UnitedHealth Group CEO Witty testified before Congress that the Citrix portal lacked MFA, a basic security control that would likely have prevented the initial compromise.
Healthcare System Disruption
Claims processing halted for weeks across thousands of hospitals, clinics, and pharmacies nationwide. Pharmacies could not process insurance claims, forcing patients to pay out-of-pocket or go without medications. Providers could not submit claims or receive payments, creating cash flow crises for smaller practices. Some providers reported being unable to process claims for over 100 days. Military pharmacies serving TRICARE were also affected.
Exposed Data
The breach exposed health insurance information including member IDs, plan details, and Medicaid/Medicare IDs. Medical records with diagnoses, medications, test results, and treatment records were compromised. Billing and claims data including claim numbers, account numbers, and billing codes were accessed.
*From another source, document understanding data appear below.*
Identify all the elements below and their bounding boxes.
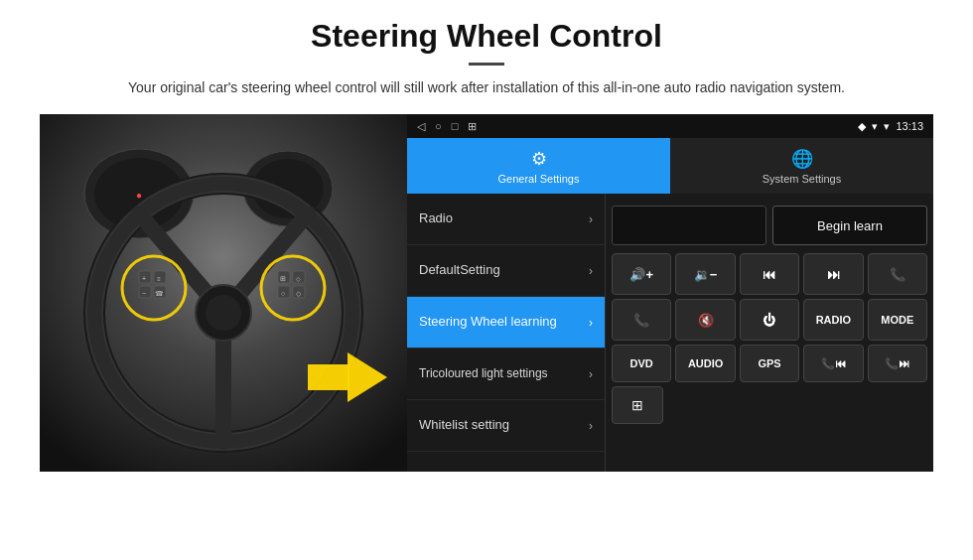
radio-mode-button[interactable]: RADIO bbox=[803, 299, 863, 341]
back-nav-icon[interactable]: ◁ bbox=[417, 120, 425, 133]
svg-point-13 bbox=[206, 295, 241, 331]
menu-item-steering-wheel[interactable]: Steering Wheel learning › bbox=[407, 297, 605, 349]
phone-icon: 📞 bbox=[890, 267, 905, 282]
phone-prev-icon: 📞⏮ bbox=[821, 357, 846, 370]
phone-prev-button[interactable]: 📞⏮ bbox=[803, 345, 863, 382]
menu-area: Radio › DefaultSetting › Steering Wheel … bbox=[407, 194, 933, 472]
answer-icon: 📞 bbox=[633, 313, 649, 328]
phone-next-button[interactable]: 📞⏭ bbox=[868, 345, 927, 382]
begin-learn-button[interactable]: Begin learn bbox=[772, 206, 927, 245]
menu-item-tricoloured[interactable]: Tricoloured light settings › bbox=[407, 349, 605, 400]
menu-list: Radio › DefaultSetting › Steering Wheel … bbox=[407, 194, 606, 472]
list-icon-button[interactable]: ⊞ bbox=[612, 386, 663, 424]
mute-icon: 🔇 bbox=[698, 313, 714, 328]
menu-item-tricoloured-label: Tricoloured light settings bbox=[419, 366, 589, 382]
svg-text:●: ● bbox=[136, 190, 142, 201]
system-settings-icon: 🌐 bbox=[791, 148, 813, 170]
tab-system-settings[interactable]: 🌐 System Settings bbox=[670, 138, 933, 194]
menu-item-radio[interactable]: Radio › bbox=[407, 194, 605, 245]
radio-display-box bbox=[612, 206, 766, 245]
menu-item-steering-label: Steering Wheel learning bbox=[419, 314, 589, 331]
status-bar: ◁ ○ □ ⊞ ◆ ▾ ▾ 13:13 bbox=[407, 114, 933, 138]
volume-down-button[interactable]: 🔉− bbox=[675, 253, 735, 295]
power-icon: ⏻ bbox=[763, 313, 775, 328]
tab-bar: ⚙ General Settings 🌐 System Settings bbox=[407, 138, 933, 194]
svg-text:◇: ◇ bbox=[296, 276, 301, 282]
default-chevron-icon: › bbox=[589, 264, 593, 278]
android-panel: ◁ ○ □ ⊞ ◆ ▾ ▾ 13:13 ⚙ General Settings bbox=[407, 114, 933, 472]
svg-rect-33 bbox=[308, 364, 349, 390]
signal-icon: ▾ bbox=[872, 120, 878, 133]
list-icon: ⊞ bbox=[631, 397, 643, 413]
svg-text:+: + bbox=[142, 275, 146, 282]
volume-down-icon: 🔉− bbox=[694, 267, 718, 282]
tricoloured-chevron-icon: › bbox=[589, 367, 593, 381]
svg-text:≡: ≡ bbox=[157, 276, 161, 282]
next-track-icon: ⏭ bbox=[827, 267, 840, 282]
menu-item-whitelist-label: Whitelist setting bbox=[419, 417, 589, 434]
next-track-button[interactable]: ⏭ bbox=[803, 253, 863, 295]
phone-button[interactable]: 📞 bbox=[868, 253, 927, 295]
menu-item-defaultsetting[interactable]: DefaultSetting › bbox=[407, 245, 605, 297]
radio-row: Begin learn bbox=[612, 200, 927, 251]
prev-track-icon: ⏮ bbox=[763, 267, 775, 282]
answer-call-button[interactable]: 📞 bbox=[612, 299, 671, 341]
gps-label: GPS bbox=[758, 357, 780, 369]
page-subtitle: Your original car's steering wheel contr… bbox=[40, 77, 933, 98]
tab-general-settings[interactable]: ⚙ General Settings bbox=[407, 138, 670, 194]
whitelist-chevron-icon: › bbox=[589, 419, 593, 433]
location-icon: ◆ bbox=[858, 120, 866, 133]
power-button[interactable]: ⏻ bbox=[740, 299, 799, 341]
title-divider bbox=[469, 63, 504, 66]
control-buttons-row2: 📞 🔇 ⏻ RADIO MODE bbox=[612, 299, 927, 341]
bottom-buttons: DVD AUDIO GPS 📞⏮ 📞⏭ bbox=[612, 345, 927, 382]
tab-system-label: System Settings bbox=[763, 173, 841, 185]
dvd-label: DVD bbox=[630, 357, 653, 369]
dvd-button[interactable]: DVD bbox=[612, 345, 671, 382]
tab-general-label: General Settings bbox=[498, 173, 580, 185]
home-nav-icon[interactable]: ○ bbox=[435, 120, 442, 132]
svg-text:⊞: ⊞ bbox=[280, 275, 286, 282]
mode-label: MODE bbox=[881, 314, 913, 326]
wifi-icon: ▾ bbox=[884, 120, 890, 133]
status-right: ◆ ▾ ▾ 13:13 bbox=[858, 120, 923, 133]
phone-next-icon: 📞⏭ bbox=[885, 357, 909, 370]
right-content-panel: Begin learn 🔊+ 🔉− ⏮ bbox=[606, 194, 933, 472]
svg-text:○: ○ bbox=[281, 290, 285, 297]
volume-up-icon: 🔊+ bbox=[629, 267, 653, 282]
control-buttons-row1: 🔊+ 🔉− ⏮ ⏭ 📞 bbox=[612, 253, 927, 295]
mute-button[interactable]: 🔇 bbox=[675, 299, 735, 341]
audio-label: AUDIO bbox=[688, 357, 723, 369]
clock: 13:13 bbox=[896, 120, 923, 132]
audio-button[interactable]: AUDIO bbox=[675, 345, 735, 382]
svg-text:☎: ☎ bbox=[155, 290, 164, 297]
menu-item-whitelist[interactable]: Whitelist setting › bbox=[407, 400, 605, 452]
radio-label: RADIO bbox=[816, 314, 851, 326]
apps-nav-icon[interactable]: ⊞ bbox=[468, 120, 477, 133]
steering-wheel-photo: ● + bbox=[40, 114, 407, 472]
general-settings-icon: ⚙ bbox=[531, 148, 547, 170]
nav-icons: ◁ ○ □ ⊞ bbox=[417, 120, 477, 133]
content-area: ● + bbox=[40, 114, 933, 472]
prev-track-button[interactable]: ⏮ bbox=[740, 253, 799, 295]
page-title: Steering Wheel Control bbox=[40, 18, 933, 55]
mode-button[interactable]: MODE bbox=[868, 299, 927, 341]
single-icon-row: ⊞ bbox=[612, 386, 927, 424]
recent-nav-icon[interactable]: □ bbox=[452, 120, 459, 132]
radio-chevron-icon: › bbox=[589, 212, 593, 226]
gps-button[interactable]: GPS bbox=[740, 345, 799, 382]
volume-up-button[interactable]: 🔊+ bbox=[612, 253, 671, 295]
steering-chevron-icon: › bbox=[589, 316, 593, 330]
menu-item-radio-label: Radio bbox=[419, 210, 589, 227]
svg-text:−: − bbox=[142, 290, 146, 297]
menu-item-default-label: DefaultSetting bbox=[419, 262, 589, 279]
Personal information such as names, addresses, dates of birth, phone numbers, and email addresses was stolen, along with banking information for claims payments and Social Security numbers for a subset of affected individuals.
Timeline
Attackers gained initial access via stolen Citrix credentials on February 12, 2024. Ransomware was deployed on February 21, and Change Healthcare took systems offline. UnitedHealth confirmed ALPHV/BlackCat’s responsibility on February 29. ALPHV claimed to have received the $22 million ransom payment on March 1. On March 5, ALPHV conducted an apparent exit scam, and the affiliate threatened to leak data. HHS launched an investigation in March 2024, and CMS issued accelerated payment programs for affected providers. UnitedHealth confirmed data theft affecting “a substantial proportion of people in America” on April 22. The CEO testified before the Senate Finance Committee on May 1. Claims processing services were largely restored by June 2024. UnitedHealth confirmed approximately 100 million individuals were affected in October 2024. Total direct costs exceeded $3.1 billion by Q3 2024.
Regulatory and Industry Impact
HHS proposed new HIPAA Security Rule updates in December 2024, citing Change Healthcare as a catalyst. Proposed requirements include mandatory MFA, network segmentation, encryption, and 72-hour restoration capabilities. Congressional hearings examined UnitedHealth’s security practices and the concentration risk of a single company processing one-third of US healthcare claims. The incident demonstrated that ransomware attacks on healthcare infrastructure are effectively attacks on public health. ALPHV/BlackCat conducted an apparent exit scam after receiving the ransom, and the affiliate who conducted the attack threatened to release the data independently.
Key Lessons
MFA on all remote access is non-negotiable, as this breach was preventable with a basic security control. Concentration risk in healthcare infrastructure creates systemic vulnerability, since one company’s compromise affected the entire US healthcare system. Ransomware payments do not guarantee data protection, as ALPHV took the money and the affiliate still threatened to leak. Business continuity planning must account for extended outages of critical third-party services.